Cloudflare is on the free internet side. Does not agree to theft of data by AI models

Ashley Davis02/07/2025

0 215 3 minutes read

Technically, Cloudflare uses extensive heuristic systems and machine learning to distinguish AI generative agents from traditional search engines or archivists. Already in 2024, he released a button blocking some of such crawers, and more than a million customers have enabled it. Now this one protection becomes always-oni.e. always turned on, and the user can only add exceptionsif he wants to share data with selected business partners.

Matthew Prince, head of Cloudflare, warned at one of the conferences that the publishers had an existential moment: AI algorithms are increasingly giving the answer without sending the reader to the sourcewhile indexing robots download many times more pages in the background than ever return in the form of clicks. Within half a year, the “Download – Reference” report dropped from 6: 1 to 18: 1, and for Opennai reaches as much as 1500: 1. In other words, OpenAI sends an average of one user to as much as 1,500 data downloads from a given website. With such relationships, it is difficult to monetize content using the most popular model, which is displaying ads.

Check also: Wikipedia on the edge of overload. AI bots can take away free access to us

Publishers gained strong support

For publishers, it is primarily a chance to regain control and a new stream of revenues. Pay per crawl is already testing, among others Time, Condé Nast and Associated Press. The system is to operate in a simple way – the publisher sets the rate or completely refuses access, and AI decides whether it will pay or will be satisfied with data from another place.

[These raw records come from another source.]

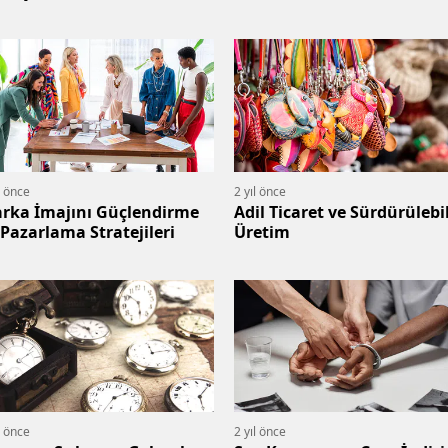
l önce
2 yıl önce
rka İmajını Güçlendirme
Adil Ticaret ve Sürdürülebil
 Pazarlama Stratejileri
Üretim
l önce
2 yıl önce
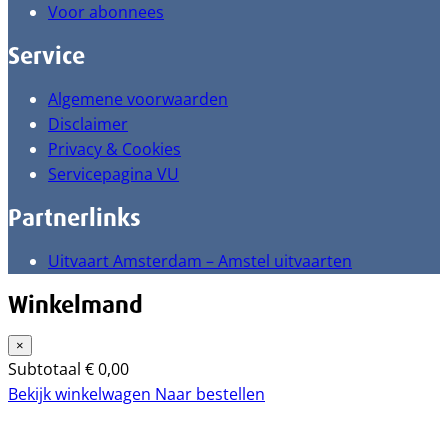
Voor abonnees
Service
Algemene voorwaarden
Disclaimer
Privacy & Cookies
Servicepagina VU
Partnerlinks
Uitvaart Amsterdam – Amstel uitvaarten
Winkelmand
×
Subtotaal
€
0,00
Bekijk winkelwagen
Naar bestellen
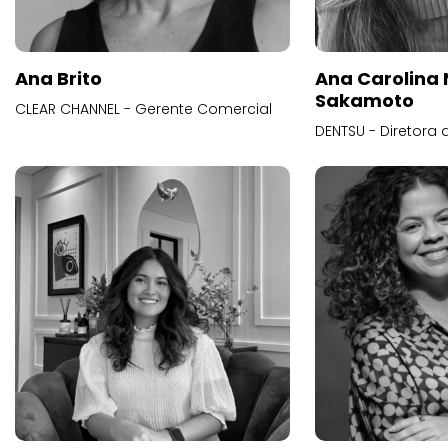
Ana Brito
Ana Carolina
Sakamoto
CLEAR CHANNEL - Gerente Comercial
DENTSU - Diretora 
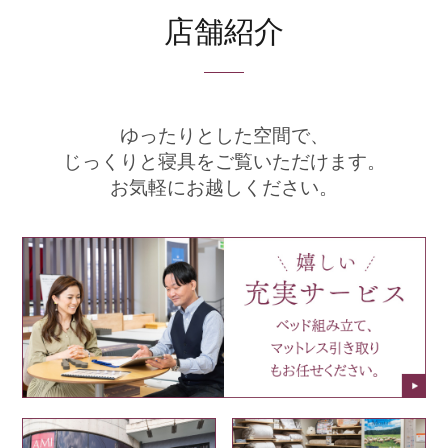
店舗紹介
ゆったりとした空間で、
じっくりと寝具をご覧いただけます。
お気軽にお越しください。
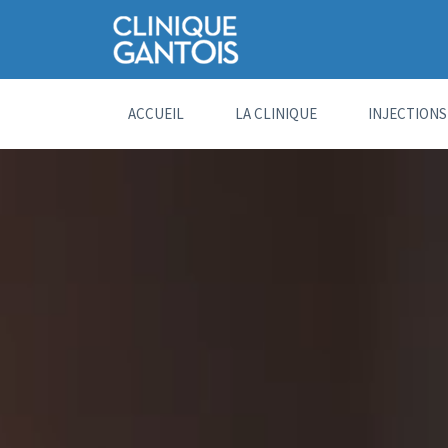
ACCUEIL
LA CLINIQUE
INJECTIONS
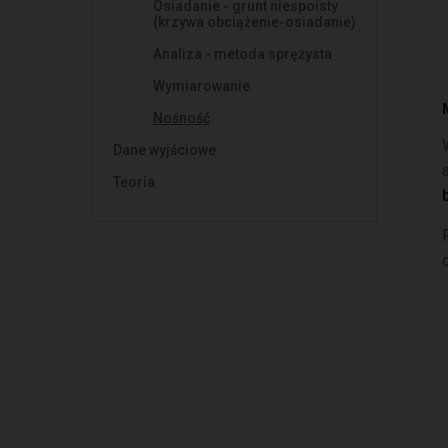
Osiadanie - grunt niespoisty
(krzywa obciążenie-osiadanie)
Analiza - metoda sprężysta
Wymiarowanie
Nośność
Dane wyjściowe
Teoria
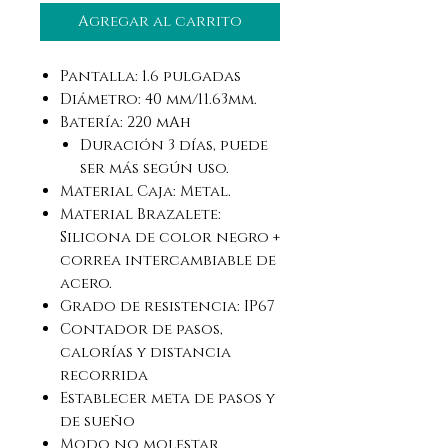
Agregar al carrito
Pantalla: 1.6 pulgadas
Diámetro: 40 mm/11.63mm.
Batería: 220 mAh
Duración 3 días, puede
ser más
según uso.
Material Caja: Metal.
Material Brazalete:
Silicona de color negro +
correa intercambiable de
acero.
Grado de resistencia: IP67
Contador de pasos,
calorías y distancia
recorrida
Establecer meta de pasos y
de sueño
Modo no molestar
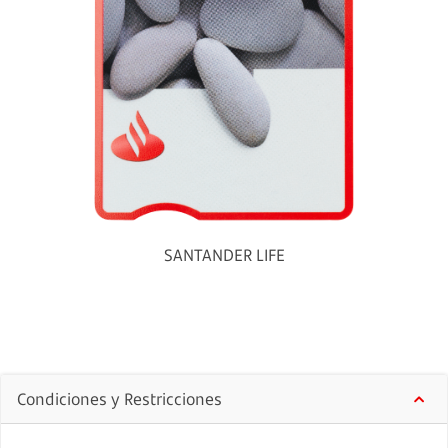
SANTANDER LIFE
Condiciones y Restricciones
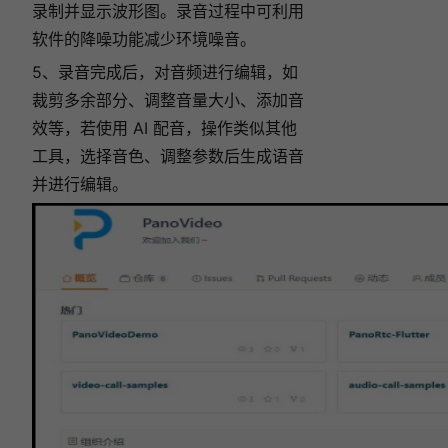
录制并显示波形图。录音过程中可利用
软件的降噪功能减少环境噪音。
5、录音完成后，对音频进行编辑，如
裁剪多余部分、调整音量大小、添加音
效等，若使用 AI 配音，操作类似其他
工具，选择音色、调整参数后生成语音
并进行编辑。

Read also at Business Insider

Cloudflare is part of A broader trend in which content creators choose between the courtroom and the license. New York Times suits OpenAI and Microsoft, accusing them of mass copyright violations, but at the same time concluded the first license agreement with Amazon in May for the needs of Alexa and AI Amazon models. Axel Springer and News Corp signed similar agreements with OPENAI.

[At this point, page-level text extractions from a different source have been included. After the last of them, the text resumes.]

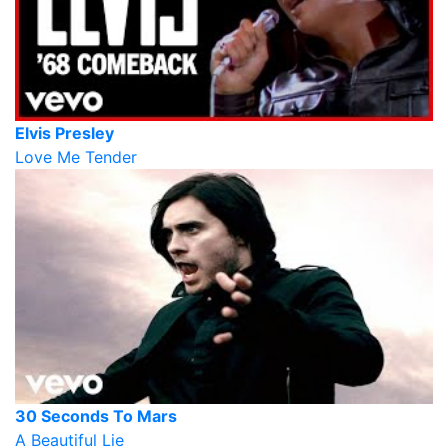
Elvis Presley
Love Me Tender
30 Seconds To Mars
A Beautiful Lie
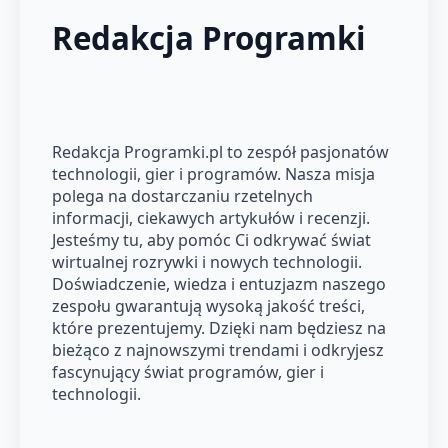
Redakcja Programki
Redakcja Programki.pl to zespół pasjonatów
technologii, gier i programów. Nasza misja
polega na dostarczaniu rzetelnych
informacji, ciekawych artykułów i recenzji.
Jesteśmy tu, aby pomóc Ci odkrywać świat
wirtualnej rozrywki i nowych technologii.
Doświadczenie, wiedza i entuzjazm naszego
zespołu gwarantują wysoką jakość treści,
które prezentujemy. Dzięki nam będziesz na
bieżąco z najnowszymi trendami i odkryjesz
fascynujący świat programów, gier i
technologii.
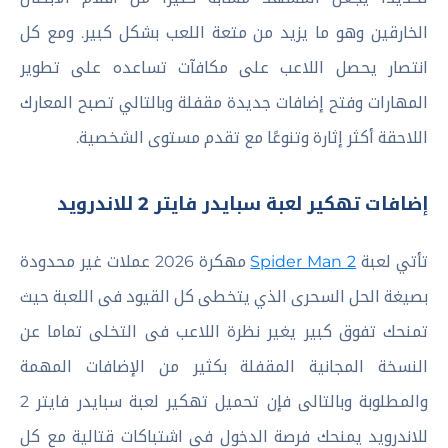
الخارقين وهو ما يزيد من متعة اللعب بشكل كبير. ومع كل
انتصار يحصل اللاعب على مكافآت تساعده على تطوير
المهارات وفتح إضافات جديدة مقفلة وبالتالي تصبح المعارك
اللاحقة أكثر إثارة وتنوعًا مع تقدم مستوى الشخصية.
إضافات تهكير لعبة سبايدر فايتر 2 للاندرويد
تأتي لعبة
Spider Man 2
مهكرة 2026 عملات غير محدودة
بصيغة الحل السحرى الذي يتخطى كل القيود فى اللعبة حيث
تمنحك تفوق كبير يغير نظرة اللاعب فى التخلى تماما عن
النسخة المجانية المقفلة بكثير من الإضافات المهمة
والمطلوبة وبالتالى فإن تحميل تهكير لعبة سبايدر فايتر 2
للاندرويد يمنحك فرصة الدخول فى اشتباكات قتالية مع كل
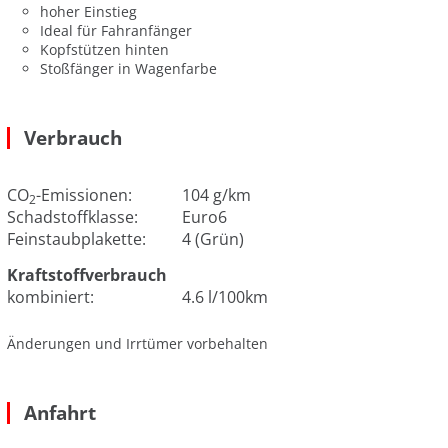
hoher Einstieg
Ideal für Fahranfänger
Kopfstützen hinten
Stoßfänger in Wagenfarbe
Verbrauch
CO
-Emissionen:
104 g/km
2
Schadstoffklasse:
Euro6
Feinstaubplakette:
4 (Grün)
Kraftstoffverbrauch
kombiniert:
4.6 l/100km
Änderungen und Irrtümer vorbehalten
Anfahrt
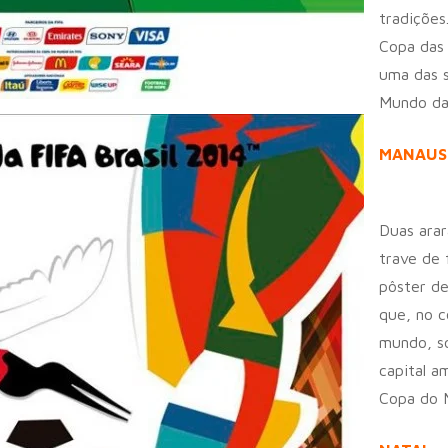
tradições
Copa das 
uma das s
Mundo da
MANAUS
Duas ara
trave de 
pôster d
que, no c
mundo, so
capital a
Copa do 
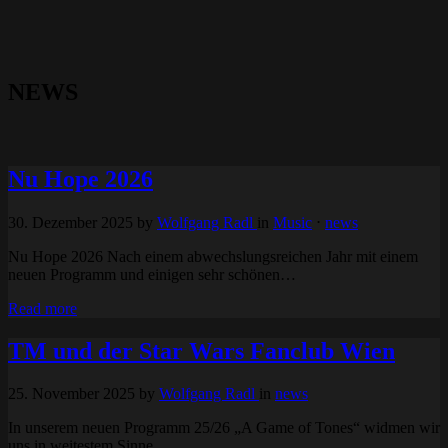
NEWS
Nu Hope 2026
30. Dezember 2025
by
Wolfgang Radl
in
Music
⋅
news
Nu Hope 2026 Nach einem abwechslungsreichen Jahr mit einem
neuen Programm und einigen sehr schönen…
Read more
TM und der Star Wars Fanclub Wien
25. November 2025
by
Wolfgang Radl
in
news
In unserem neuen Programm 25/26 „A Game of Tones“ widmen wir
uns in weitestem Sinne…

However, there is no guarantee that the technical barriers proposed by Cloudflare will prove tight. Some scrapers are already ignoring files for bot controls such as robots.txt, and cybercriminals can impersonate ordinary users to automate theft of content. As a result, this can turn into a fierce competition: more and more smart bots vs more and more invasive analysis of the behavior on the server. This, of course, raises questions about privacy and false alarms.

Read also: Protection against quantum computers will not be easy. AI attacks are “Pikuś”

Billions of dollars in the game

From the advertising market perspective, the rate is high. Press Gazette analysis showed that The appearance of AI Overview (review to AI) in Google search engine reduces the clickability of the results of the online mail service by up to 56 percent. This is the outflow of movement that makes free content financed by advertising banners cease to closure economically.

If the tendency persists, publishers can massively switch to Paywalle, micropayments or hybrid API licenses. At the same time, the AI platforms will test the income division models – from displaying links with a commission, to embedding contextual ads in the answer stream itself. However, there is a risk that the smallest creators who have lived from advertising in the long tail of the search will no longer find a place in this ecosystem. On the one hand, they will no longer receive enough redirects from search engines and LLMs, and the other they will have too small recipients base to earn on paid content.